I don’t manage to discover the necklace’s the exact origins but a bigger truth is revealed in that oddly  – that Zambia is increasingly inter-connected to the wider regional and global economy and that this is bringing many changes. With its status as a Highly Indebted Country well in the past, Zambia’s economy is now growing at around 6% per annum and the country is nearing middle-income status. However, despite this African economic miracle, many Zambians remain poor and hungry, with Zambia ranked 68 out of 81 countries compared on the 2011 Global hunger index, 68% of the population living below the poverty line and life expectancy at birth just 45 years.

So, in such a dynamic and complex economic context, how can civil society organisations identify, and advocate for, the changes needed to benefit the poor?

CAFOD partner, the Jesuit Centre for Theological Reflection (JCTR) are addressing these challenges with a mixture of research and analysis, theological reflection and innovative tools. Their Basic Needs Basket  compares the cost of a basket of the basic necessities of life (beans, maize, housing and water) with the income of different categories of workers. As well as illustrating, in vivid detail, the economic situation of ordinary families in Lusaka, it shows in strikingly simple terms the shortfall that exists in a context of rising food and energy prices, despite a growing economy. Most striking of all are the difficult choices that families have to make between paying the basic access costs for public services such as health and education, and eating, clothing and housing themselves. Too often there is simply not the cash. Where else then, could this money come from? JTCR have taken up this challenge in their rigorous analysis of the Zambian tax system.

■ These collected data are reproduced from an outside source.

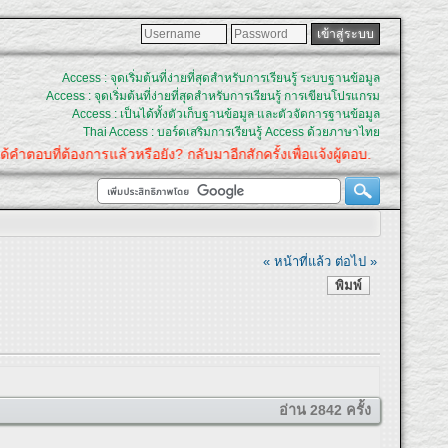
Access : จุดเริ่มต้นที่ง่ายที่สุดสำหรับการเรียนรู้ ระบบฐานข้อมูล
Access : จุดเริ่มต้นที่ง่ายที่สุดสำหรับการเรียนรู้ การเขียนโปรแกรม
Access : เป็นได้ทั้งตัวเก็บฐานข้อมูล และตัวจัดการฐานข้อมูล
Thai Access : บอร์ดเสริมการเรียนรู้ Access ด้วยภาษาไทย
่ต้องการแล้วหรือยัง? กลับมาอีกสักครั้งเพื่อแจ้งผู้ตอบ.
« หน้าที่แล้ว
ต่อไป »
พิมพ์
อ่าน 2842 ครั้ง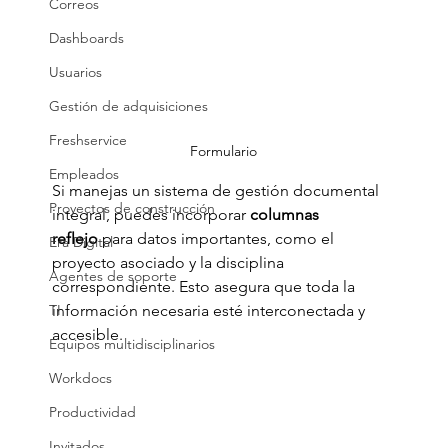
Correos
Dashboards
Usuarios
Gestión de adquisiciones
Freshservice
Formulario
Empleados
Si manejas un sistema de gestión documental 
Proyectos de construcción
integral, puedes incorporar 
columnas 
reflejo
 para datos importantes, como el 
Era Digital
proyecto asociado y la disciplina 
Agentes de soporte
correspondiente. Esto asegura que toda la 
TI
información necesaria esté interconectada y 
accesible.
Equipos multidisciplinarios
Workdocs
Productividad
Invitados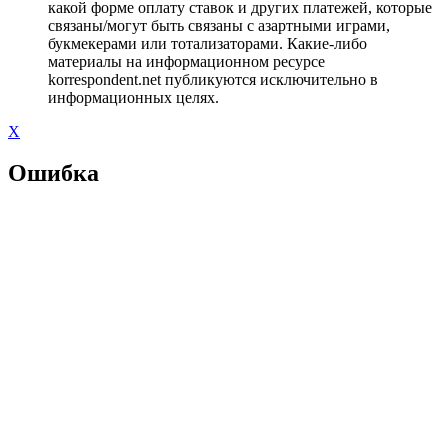
какой форме оплату ставок и других платежей, которые
связаны/могут быть связаны с азартными играми,
букмекерами или тотализаторами. Какие-либо
материалы на информационном ресурсе
korrespondent.net публикуются исключительно в
информационных целях.
X
Ошибка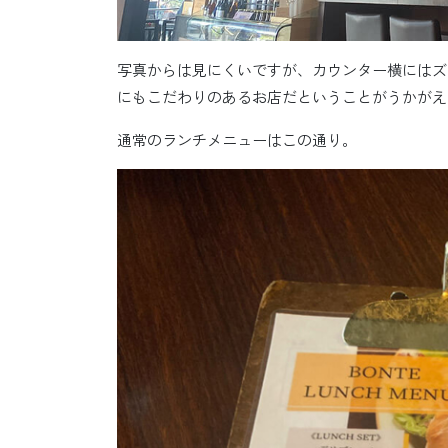
写真からは見にくいですが、カウンター横にはズ
にもこだわりのあるお店だということがうかがえ
通常のランチメニューはこの通り。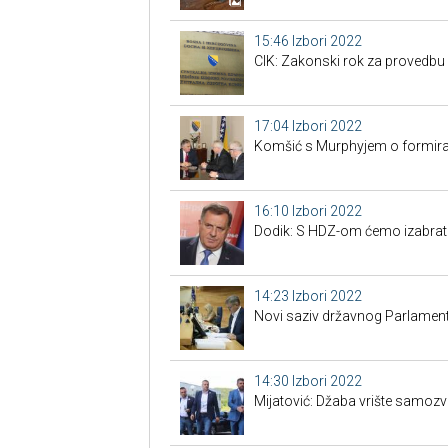
15:46
Izbori 2022
CIK: Zakonski rok za provedbu
17:04
Izbori 2022
Komšić s Murphyjem o formiran
16:10
Izbori 2022
Dodik: S HDZ-om ćemo izabrati 
14:23
Izbori 2022
Novi saziv državnog Parlament
14:30
Izbori 2022
Mijatović: Džaba vrište samozvan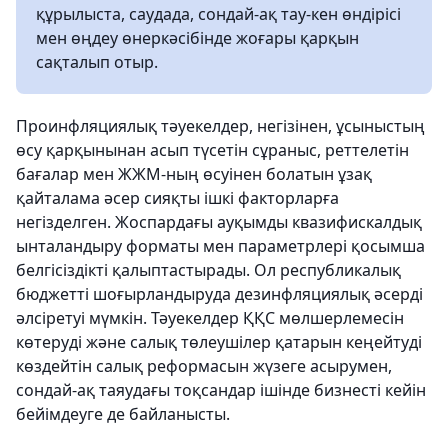
құрылыста, саудада, сондай-ақ тау-кен өндірісі
мен өңдеу өнеркәсібінде жоғары қарқын
сақталып отыр.
Проинфляциялық тәуекелдер, негiзiнен, ұсыныстың
өсу қарқынынан асып түсетін сұраныс, реттелетiн
бағалар мен ЖЖМ-ның өсуiнен болатын ұзақ
қайталама әсер сияқты iшкi факторларға
негiзделген. Жоспардағы ауқымды квазифискалдық
ынталандыру форматы мен параметрлері қосымша
белгісіздікті қалыптастырады. Ол республикалық
бюджетті шоғырландыруда дезинфляциялық әсерді
әлсіретуі мүмкін. Тәуекелдер ҚҚС мөлшерлемесін
көтеруді және салық төлеушілер қатарын кеңейтуді
көздейтін салық реформасын жүзеге асырумен,
сондай-ақ таяудағы тоқсандар ішінде бизнесті кейін
бейімдеуге де байланысты.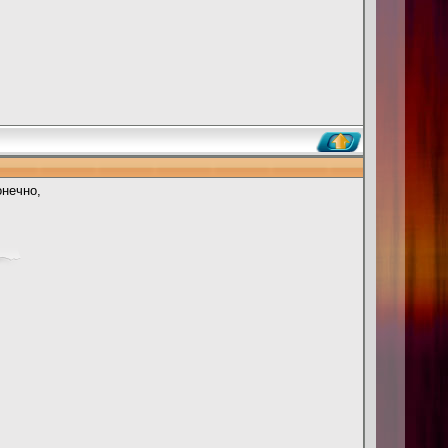
онечно,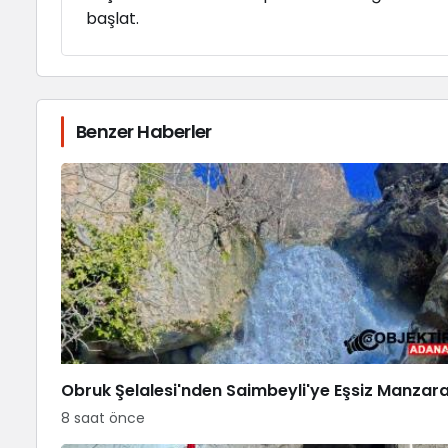
başlat.
Benzer Haberler
Obruk Şelalesi'nden Saimbeyli'ye Eşsiz Manzar
8 saat önce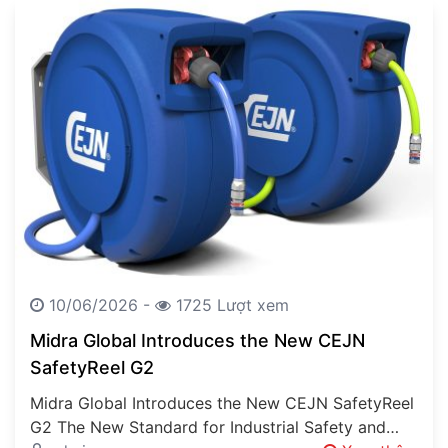
10/06/2026 -
1725 Lượt xem
Midra Global Introduces the New CEJN
SafetyReel G2
Midra Global Introduces the New CEJN SafetyReel
G2 The New Standard for Industrial Safety and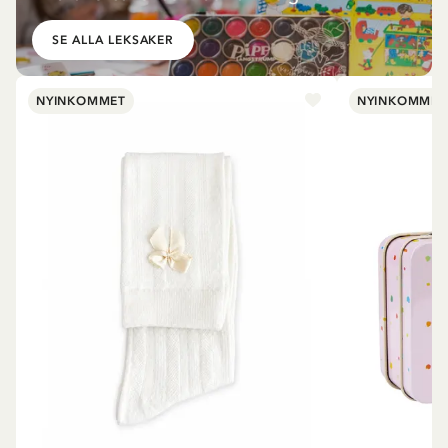
SE ALLA LEKSAKER
NYINKOMMET
NYINKOMMET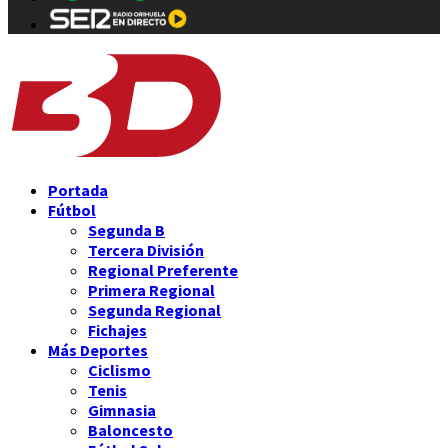
Portada
Fútbol
Segunda B
Tercera División
Regional Preferente
Primera Regional
Segunda Regional
Fichajes
Más Deportes
Ciclismo
Tenis
Gimnasia
Baloncesto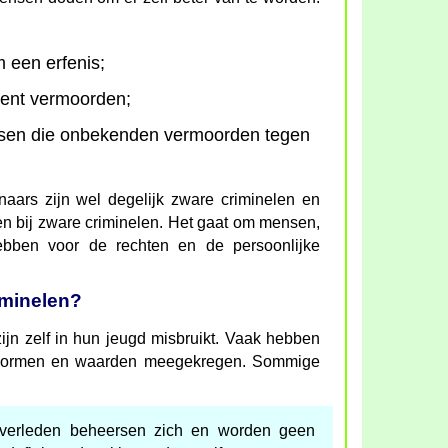
een erfenis;
ent vermoorden;
en die onbekenden vermoorden tegen
aars zijn wel degelijk zware criminelen en
n bij zware criminelen. Het gaat om mensen,
ebben voor de rechten en de persoonlijke
iminelen?
ijn zelf in hun jeugd misbruikt. Vaak hebben
e normen en waarden meegekregen. Sommige
verleden beheersen zich en worden geen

Exposing the multiple paradoxes of Zambia’s economy – JCTR showed that not only were revenue streams coming from taxation insufficient to fund public services – they were also shrinking, despite overall growth in the economy. Tax revenues from the mining sector – despite record copper prices, royalties taxes were held at a well-below industry standard of 3%, with many (foreign-owned) companies also benefitting from tax incentive schemes that enabled them to avoid tax, whilst those employed in the formal sector carried a disproportionate burden. Rich analysis, yes, but with tax seemingly such a dry and technical subject, how could civil society build up the momentum needed to press for change?

Making the most of the space for political competition of the 2011 elections in Zambia by holding radio broadcasts, TV phone-in shows, public lectures and community forums, JCTR made tax an election issue. Outreach teams brought the subject to communities in the districts and a weekly newspaper column ensured that the subject was never out of the media. Within a short time, all the major parties, including the then Government, were making promises on taxation, and the opposition swept to power on a raft of tax-election promises. JCTR’s next challenge was to make sure the Government made good on their promises. To do this, civil society needed to speak with a clear and united voice.

Joining together with other civil society organisations, JCTR facilitated a joint-proposal for new tax justice measures, such as a windfall tax on extractives industries, cancelation of loopholes in foreign investment and tax-credits for the disabled and pensioners, and submitted it to the Ministry of Finance and National Planning.  Already, some of these proposals have become law, the most significant of which being an increase in the extractive industries royalty tax from 3-6%. The challenge now will be whether civil society in Zambia can continue to engage public and politicians alike on tax issues in a post-election context, and ensure that the country’s rapid growth is able to benefit all Zambians, and not just the few.